**What you have to do**: Find every line below with the word "guest" in it, and copy each one.
### Working data ###
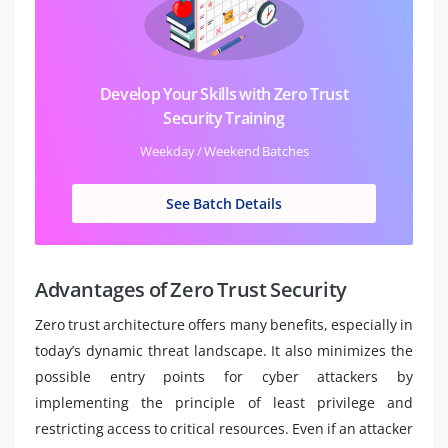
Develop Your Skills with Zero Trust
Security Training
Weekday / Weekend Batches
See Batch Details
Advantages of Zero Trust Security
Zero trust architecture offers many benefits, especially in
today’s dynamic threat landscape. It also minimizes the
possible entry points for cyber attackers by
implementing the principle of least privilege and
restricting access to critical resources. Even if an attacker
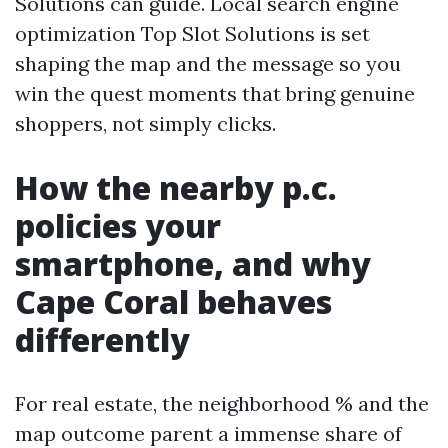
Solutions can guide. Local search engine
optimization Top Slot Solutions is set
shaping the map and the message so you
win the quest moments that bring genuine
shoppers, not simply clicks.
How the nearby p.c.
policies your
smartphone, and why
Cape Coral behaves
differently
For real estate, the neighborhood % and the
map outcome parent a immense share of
###
### Working data ###
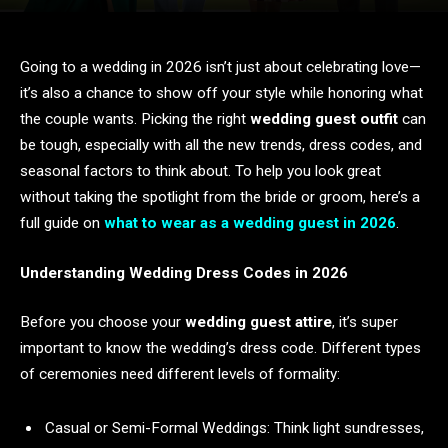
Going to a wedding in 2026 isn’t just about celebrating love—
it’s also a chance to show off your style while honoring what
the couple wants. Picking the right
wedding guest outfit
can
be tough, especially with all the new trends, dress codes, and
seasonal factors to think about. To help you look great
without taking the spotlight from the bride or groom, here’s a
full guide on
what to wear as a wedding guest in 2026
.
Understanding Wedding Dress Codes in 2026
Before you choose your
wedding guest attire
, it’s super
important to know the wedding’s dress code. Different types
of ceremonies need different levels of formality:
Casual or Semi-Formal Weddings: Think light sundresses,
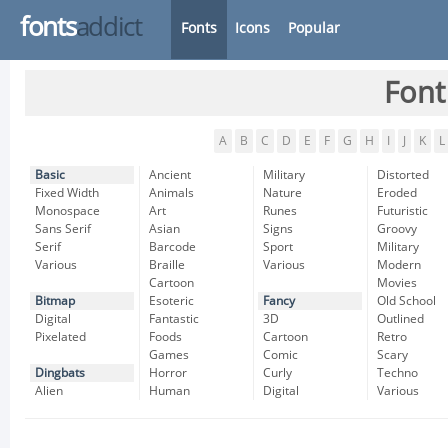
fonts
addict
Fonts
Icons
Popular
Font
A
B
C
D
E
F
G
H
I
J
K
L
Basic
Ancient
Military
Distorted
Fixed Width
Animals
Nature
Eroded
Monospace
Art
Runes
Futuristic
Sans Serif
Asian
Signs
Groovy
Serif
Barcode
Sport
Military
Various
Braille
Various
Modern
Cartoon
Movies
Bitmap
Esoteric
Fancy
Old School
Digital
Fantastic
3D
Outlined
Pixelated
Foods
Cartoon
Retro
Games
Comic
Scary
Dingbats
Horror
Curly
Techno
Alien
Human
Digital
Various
###
### Working data ###
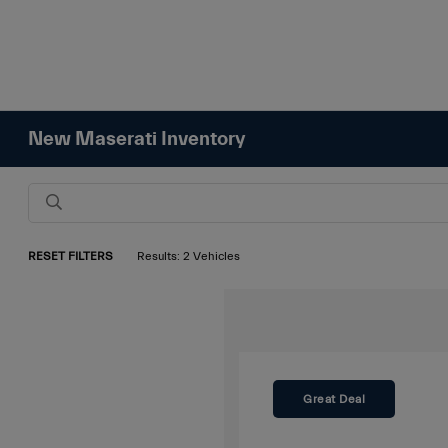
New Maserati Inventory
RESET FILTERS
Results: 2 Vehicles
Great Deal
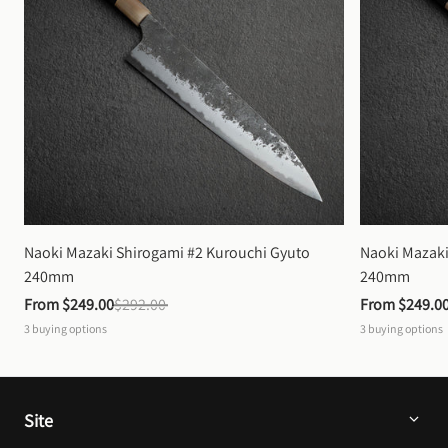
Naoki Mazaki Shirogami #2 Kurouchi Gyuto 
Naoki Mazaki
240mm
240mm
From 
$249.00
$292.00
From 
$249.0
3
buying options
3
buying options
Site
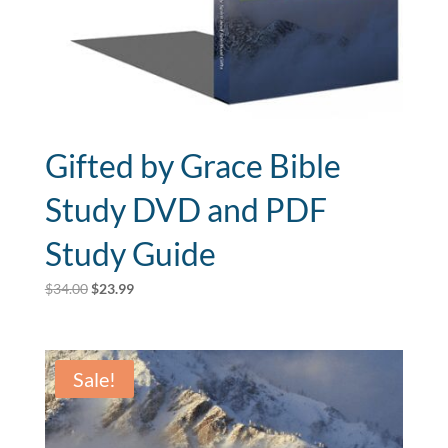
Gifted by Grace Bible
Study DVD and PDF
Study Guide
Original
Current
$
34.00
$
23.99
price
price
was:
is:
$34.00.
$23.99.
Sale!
###
**Output for this task**:
wedding guest outfit
what to wear as a wedding guest in 2026
wedding guest attire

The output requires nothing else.